The safety and efficacy of donislecel have been examined in two core studies under the CellTrans investigational new drug research program. The composite efficacy end point was A1C <6.5% and absence of severe hypoglycemic events through 1 year after the last transplant. Insulin independence and other markers of glycemic control were also assessed to provide comprehension to the value of donislecel administration in brittle type 1 diabetes. Among the total 30 patients in these two studies, 19 (63%) met the composite efficacy end point and 20 (67%) were insulin-independent 1 year after the last transplant (7). Dose efficacy relating to the composite end point and insulin independence was observed with increased islet dosing. The two core studies reflect a minimum cumulative dose of 10,000 EIN/kg (across one or more transplants) to ensure ≥500,000 total EIN are transplanted for successful engraftment and achievement of insulin independence; however, the minimum dose of donislecel is 5,000 EIN/kg for initial transplant and 4,500 EIN/kg for subsequent transplants in the same recipient. Regarding safety, no treatment-emergent adverse events led to early discontinuation or death (7). Although quality of life was not formally assessed in the study population, >20 years of safe and effective islet transplantation have demonstrated improved health quality of life in patients with brittle type 1 diabetes.

Supporting data for the use of islet cell transplantation in the United States have been available for more than two decades. Offering expanded access to donislecel, the first donor-derived pancreatic islet cell therapy, provides individuals with brittle type 1 diabetes a less invasive approach to traditional whole-pancreas transplantation. The recent approval of donislecel marked a significant turning point for the first official treatment of brittle type 1 diabetes.
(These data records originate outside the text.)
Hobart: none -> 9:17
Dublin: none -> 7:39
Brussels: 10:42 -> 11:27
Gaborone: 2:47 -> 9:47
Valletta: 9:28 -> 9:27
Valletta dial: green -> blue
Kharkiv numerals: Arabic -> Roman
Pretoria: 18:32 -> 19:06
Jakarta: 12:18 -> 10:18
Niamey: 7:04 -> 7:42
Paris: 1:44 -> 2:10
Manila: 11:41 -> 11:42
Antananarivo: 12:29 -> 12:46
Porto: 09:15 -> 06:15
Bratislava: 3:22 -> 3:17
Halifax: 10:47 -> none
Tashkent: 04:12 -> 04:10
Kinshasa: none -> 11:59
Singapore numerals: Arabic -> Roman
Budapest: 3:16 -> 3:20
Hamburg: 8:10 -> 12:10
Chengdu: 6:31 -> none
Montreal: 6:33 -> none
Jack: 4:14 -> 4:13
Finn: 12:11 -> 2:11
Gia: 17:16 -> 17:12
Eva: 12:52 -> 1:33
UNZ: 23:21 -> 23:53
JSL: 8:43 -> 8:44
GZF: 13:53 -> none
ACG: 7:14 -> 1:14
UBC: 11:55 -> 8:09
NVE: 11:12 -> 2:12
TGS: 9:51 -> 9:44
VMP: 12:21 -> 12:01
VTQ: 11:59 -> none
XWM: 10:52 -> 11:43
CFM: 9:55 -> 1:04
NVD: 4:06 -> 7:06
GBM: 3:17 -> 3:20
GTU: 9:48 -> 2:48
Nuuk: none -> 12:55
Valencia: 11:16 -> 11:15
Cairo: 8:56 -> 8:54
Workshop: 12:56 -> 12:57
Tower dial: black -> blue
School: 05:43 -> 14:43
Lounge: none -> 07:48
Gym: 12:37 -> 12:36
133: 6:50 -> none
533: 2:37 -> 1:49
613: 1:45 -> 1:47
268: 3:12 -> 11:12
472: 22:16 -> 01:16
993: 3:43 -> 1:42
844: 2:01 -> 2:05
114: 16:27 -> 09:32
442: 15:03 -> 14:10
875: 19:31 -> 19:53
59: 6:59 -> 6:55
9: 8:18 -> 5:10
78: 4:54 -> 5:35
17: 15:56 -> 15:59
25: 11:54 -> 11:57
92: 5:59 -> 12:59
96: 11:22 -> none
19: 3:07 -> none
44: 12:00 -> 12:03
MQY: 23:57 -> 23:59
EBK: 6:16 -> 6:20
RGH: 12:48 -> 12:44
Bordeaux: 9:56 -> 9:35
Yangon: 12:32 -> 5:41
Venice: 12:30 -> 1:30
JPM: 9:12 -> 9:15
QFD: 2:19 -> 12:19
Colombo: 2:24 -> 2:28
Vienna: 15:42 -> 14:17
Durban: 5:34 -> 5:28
Donislecel is projected to become available in the United States in early 2024. This opportunity may slow or reverse debilitating comorbidities and complications of type 1 diabetes, reduce or eliminate the need for exogenous insulin, and potentially restore quality of life to individuals with brittle type 1 diabetes.

The information in this article was reviewed by the scientific and medical team at CellTrans, Inc., which manufactures donislecel.